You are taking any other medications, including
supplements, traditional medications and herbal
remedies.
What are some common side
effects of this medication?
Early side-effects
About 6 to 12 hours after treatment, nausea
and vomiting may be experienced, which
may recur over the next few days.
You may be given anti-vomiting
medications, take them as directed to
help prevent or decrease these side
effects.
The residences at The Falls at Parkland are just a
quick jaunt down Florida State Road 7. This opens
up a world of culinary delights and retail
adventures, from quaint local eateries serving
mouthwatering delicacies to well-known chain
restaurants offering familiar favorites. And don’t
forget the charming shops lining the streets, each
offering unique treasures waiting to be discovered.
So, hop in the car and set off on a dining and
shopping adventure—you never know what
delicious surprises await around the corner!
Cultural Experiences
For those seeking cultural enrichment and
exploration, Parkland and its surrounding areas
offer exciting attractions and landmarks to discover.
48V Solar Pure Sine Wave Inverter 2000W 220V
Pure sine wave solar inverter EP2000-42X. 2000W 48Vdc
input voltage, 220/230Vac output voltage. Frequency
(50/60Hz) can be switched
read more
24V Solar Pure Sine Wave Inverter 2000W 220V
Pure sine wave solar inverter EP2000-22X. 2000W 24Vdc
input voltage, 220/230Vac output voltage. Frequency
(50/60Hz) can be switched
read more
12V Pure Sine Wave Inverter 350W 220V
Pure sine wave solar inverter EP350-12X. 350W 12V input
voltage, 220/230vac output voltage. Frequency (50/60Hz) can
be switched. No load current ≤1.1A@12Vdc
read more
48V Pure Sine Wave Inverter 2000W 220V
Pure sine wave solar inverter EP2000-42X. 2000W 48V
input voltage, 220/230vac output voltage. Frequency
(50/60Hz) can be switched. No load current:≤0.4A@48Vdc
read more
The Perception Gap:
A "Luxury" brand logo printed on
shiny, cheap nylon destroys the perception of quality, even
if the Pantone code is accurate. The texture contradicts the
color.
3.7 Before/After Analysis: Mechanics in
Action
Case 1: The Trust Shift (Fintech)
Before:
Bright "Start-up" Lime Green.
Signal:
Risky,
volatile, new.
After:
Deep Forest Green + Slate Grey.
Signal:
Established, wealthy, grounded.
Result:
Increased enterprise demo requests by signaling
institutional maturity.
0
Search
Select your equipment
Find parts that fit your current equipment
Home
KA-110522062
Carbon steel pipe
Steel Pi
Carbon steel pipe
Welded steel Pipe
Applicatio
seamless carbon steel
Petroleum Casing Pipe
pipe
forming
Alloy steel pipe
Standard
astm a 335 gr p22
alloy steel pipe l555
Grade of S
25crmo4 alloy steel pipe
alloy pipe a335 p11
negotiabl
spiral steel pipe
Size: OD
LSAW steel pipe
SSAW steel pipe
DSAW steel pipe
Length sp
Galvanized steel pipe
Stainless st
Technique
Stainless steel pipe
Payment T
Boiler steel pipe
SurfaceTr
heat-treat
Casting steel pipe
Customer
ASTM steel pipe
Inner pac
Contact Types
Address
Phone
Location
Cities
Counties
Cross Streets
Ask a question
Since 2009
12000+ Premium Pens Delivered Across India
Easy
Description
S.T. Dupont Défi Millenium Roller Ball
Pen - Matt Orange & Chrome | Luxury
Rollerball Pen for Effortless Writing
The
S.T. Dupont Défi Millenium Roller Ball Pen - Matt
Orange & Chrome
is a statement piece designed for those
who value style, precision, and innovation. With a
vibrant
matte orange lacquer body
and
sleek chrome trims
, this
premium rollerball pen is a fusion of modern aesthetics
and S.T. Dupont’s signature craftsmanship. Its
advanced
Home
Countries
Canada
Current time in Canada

Assigned task =>
Nothing in the records may be left out; copy them all exactly.

Output for this exercise =>
You are taking any other medications, including
supplements, traditional medications and herbal
remedies.
What are some common side
effects of this medication?
Early side-effects
About 6 to 12 hours after treatment, nausea
and vomiting may be experienced, which
may recur over the next few days.
You may be given anti-vomiting
medications, take them as directed to
help prevent or decrease these side
effects.
The residences at The Falls at Parkland are just a
quick jaunt down Florida State Road 7. This opens
up a world of culinary delights and retail
adventures, from quaint local eateries serving
mouthwatering delicacies to well-known chain
restaurants offering familiar favorites. And don’t
forget the charming shops lining the streets, each
offering unique treasures waiting to be discovered.
So, hop in the car and set off on a dining and
shopping adventure—you never know what
delicious surprises await around the corner!
Cultural Experiences
For those seeking cultural enrichment and
exploration, Parkland and its surrounding areas
offer exciting attractions and landmarks to discover.
48V Solar Pure Sine Wave Inverter 2000W 220V
Pure sine wave solar inverter EP2000-42X. 2000W 48Vdc
input voltage, 220/230Vac output voltage. Frequency
(50/60Hz) can be switched
read more
24V Solar Pure Sine Wave Inverter 2000W 220V
Pure sine wave solar inverter EP2000-22X. 2000W 24Vdc
input voltage, 220/230Vac output voltage. Frequency
(50/60Hz) can be switched
read more
12V Pure Sine Wave Inverter 350W 220V
Pure sine wave solar inverter EP350-12X. 350W 12V input
voltage, 220/230vac output voltage. Frequency (50/60Hz) can
be switched. No load current ≤1.1A@12Vdc
read more
48V Pure Sine Wave Inverter 2000W 220V
Pure sine wave solar inverter EP2000-42X. 2000W 48V
input voltage, 220/230vac output voltage. Frequency
(50/60Hz) can be switched. No load current:≤0.4A@48Vdc
read more
The Perception Gap:
A "Luxury" brand logo printed on
shiny, cheap nylon destroys the perception of quality, even
if the Pantone code is accurate. The texture contradicts the
color.
3.7 Before/After Analysis: Mechanics in
Action
Case 1: The Trust Shift (Fintech)
Before:
Bright "Start-up" Lime Green.
Signal:
Risky,
volatile, new.
After:
Deep Forest Green + Slate Grey.
Signal:
Established, wealthy, grounded.
Result:
Increased enterprise demo requests by signaling
institutional maturity.
0
Search
Select your equipment
Find parts that fit your current equipment
Home
KA-110522062
Carbon steel pipe
Steel Pi
Carbon steel pipe
Welded steel Pipe
Applicatio
seamless carbon steel
Petroleum Casing Pipe
pipe
forming
Alloy steel pipe
Standard
astm a 335 gr p22
alloy steel pipe l555
Grade of S
25crmo4 alloy steel pipe
alloy pipe a335 p11
negotiabl
spiral steel pipe
Size: OD
LSAW steel pipe
SSAW steel pipe
DSAW steel pipe
Length sp
Galvanized steel pipe
Stainless st
Technique
Stainless steel pipe
Payment T
Boiler steel pipe
SurfaceTr
heat-treat
Casting steel pipe
Customer
ASTM steel pipe
Inner pac
Contact Types
Address
Phone
Location
Cities
Counties
Cross Streets
Ask a question
Since 2009
12000+ Premium Pens Delivered Across India
Easy
Description
S.T. Dupont Défi Millenium Roller Ball
Pen - Matt Orange & Chrome | Luxury
Rollerball Pen for Effortless Writing
The
S.T. Dupont Défi Millenium Roller Ball Pen - Matt
Orange & Chrome
is a statement piece designed for those
who value style, precision, and innovation. With a
vibrant
matte orange lacquer body
and
sleek chrome trims
, this
premium rollerball pen is a fusion of modern aesthetics
and S.T. Dupont’s signature craftsmanship. Its
advanced
Home
Countries
Canada
Current time in Canada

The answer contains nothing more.